Have a coffee (or a few rather!) and talk about it.
Then we get to the point where it’s important that you go through the race course together. Do you have the possibility to go and train on the course? Great. Or can you at least find similar conditions (cold water, slippery rocks, technical trails …)? It’s good to know how you tackle the challenges as a team this will help you to cope better on the day.
Very often we go through a race in detail after the race, what happened? What went wrong? Where did I feel strong? When did I almost lose the will to continue? Try to do this in advance instead. Sit down with your teammate and a map of the race course and go through it in detail. Preferably several times. Where can you see a challenge? How will you deal with it? Try to visualise where in the race you may be able to recover slightly. For a strong swimmer this might be the swim just before a tough run section. This will be the time to gather some psychological strength!
Make a plan and then stick to it! Dare to believe in it during the race.
Even though it is important to have positive thoughts before a race, to visualise how you fly across the finish line as winners, it’s also good to have a Plan B. Like every company or project you need a crisis plan. If you do a race between 3 and 12 hours something is likely to happen … and even if you can’t imagine all the things that you might have to deal with it is a good idea to try to figure out a few solutions for the things you can imagine. Before. Not when you have lactic acid up to your eyeballs and a Did Not Finish (DNF) might seem like a good, easy option.
It’s not just the unexpected crisis you should plan for. If you raced before you probably know that there might be some situations that could drain your will to keep fighting. What goes through your mind if another team pass you on the course?
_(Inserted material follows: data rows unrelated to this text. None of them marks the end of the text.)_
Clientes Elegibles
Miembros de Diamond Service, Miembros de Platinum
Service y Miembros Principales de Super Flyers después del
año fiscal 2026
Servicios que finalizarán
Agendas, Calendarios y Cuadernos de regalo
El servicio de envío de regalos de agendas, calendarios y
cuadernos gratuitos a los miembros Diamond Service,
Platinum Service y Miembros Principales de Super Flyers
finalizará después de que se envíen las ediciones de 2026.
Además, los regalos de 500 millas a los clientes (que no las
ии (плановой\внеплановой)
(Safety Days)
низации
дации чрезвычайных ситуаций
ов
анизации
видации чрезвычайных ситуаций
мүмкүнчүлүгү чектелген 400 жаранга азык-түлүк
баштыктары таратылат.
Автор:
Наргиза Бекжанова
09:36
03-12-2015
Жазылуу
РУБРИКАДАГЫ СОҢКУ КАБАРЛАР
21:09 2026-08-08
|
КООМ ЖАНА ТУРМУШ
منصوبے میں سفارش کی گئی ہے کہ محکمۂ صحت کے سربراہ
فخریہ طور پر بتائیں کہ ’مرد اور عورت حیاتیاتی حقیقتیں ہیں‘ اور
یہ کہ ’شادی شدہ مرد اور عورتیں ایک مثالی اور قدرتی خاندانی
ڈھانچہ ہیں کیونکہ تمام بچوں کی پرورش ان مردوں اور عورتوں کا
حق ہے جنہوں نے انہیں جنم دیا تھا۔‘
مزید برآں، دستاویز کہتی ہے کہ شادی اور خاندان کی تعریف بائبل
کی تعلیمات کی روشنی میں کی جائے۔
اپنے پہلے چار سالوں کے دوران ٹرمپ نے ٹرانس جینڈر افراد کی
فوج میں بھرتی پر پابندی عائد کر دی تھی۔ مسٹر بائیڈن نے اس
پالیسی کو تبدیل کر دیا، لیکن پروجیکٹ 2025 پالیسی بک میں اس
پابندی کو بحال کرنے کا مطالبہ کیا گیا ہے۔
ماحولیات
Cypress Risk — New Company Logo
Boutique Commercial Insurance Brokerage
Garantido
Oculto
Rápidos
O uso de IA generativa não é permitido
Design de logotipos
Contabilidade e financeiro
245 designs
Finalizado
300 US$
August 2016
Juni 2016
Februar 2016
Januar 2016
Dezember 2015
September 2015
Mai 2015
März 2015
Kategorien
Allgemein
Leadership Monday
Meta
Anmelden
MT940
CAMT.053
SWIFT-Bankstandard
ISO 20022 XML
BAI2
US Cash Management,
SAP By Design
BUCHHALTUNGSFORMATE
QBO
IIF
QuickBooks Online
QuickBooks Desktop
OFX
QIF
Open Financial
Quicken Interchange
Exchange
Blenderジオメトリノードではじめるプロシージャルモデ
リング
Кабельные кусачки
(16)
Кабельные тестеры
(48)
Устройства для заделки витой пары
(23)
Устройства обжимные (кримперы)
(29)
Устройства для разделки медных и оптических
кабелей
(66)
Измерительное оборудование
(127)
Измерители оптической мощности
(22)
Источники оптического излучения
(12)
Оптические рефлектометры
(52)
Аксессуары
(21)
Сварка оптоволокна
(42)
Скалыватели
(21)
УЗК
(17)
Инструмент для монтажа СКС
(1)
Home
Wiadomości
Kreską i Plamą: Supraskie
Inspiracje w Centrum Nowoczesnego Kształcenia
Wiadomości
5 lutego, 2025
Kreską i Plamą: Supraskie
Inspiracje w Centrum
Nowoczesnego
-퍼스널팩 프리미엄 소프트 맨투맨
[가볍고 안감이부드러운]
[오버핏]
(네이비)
Is there a risk that you’ll lose faith in yourself and start having only negative thoughts? What can you do to break this train of thoughts? Go through it with a fresh head, together with your teammate.
Choose your psychological fights! You need all the energy you can get (especially during competition) that is why you want to minimize energy toward things that you can’t affect and which takes a lot of your focus!
Here are some exercises to minimise negative energy:
– Practise on seeing in your mind how you succeed
– Give yourself permission of being a winner
– Scrutinise the negative thought that has arisen; what is it that you can affect? If a friend would have the same thought what would you say to that person? For some reason we have the ability to be a lot tougher on ourselves than with other persons…. Be kind to yourself!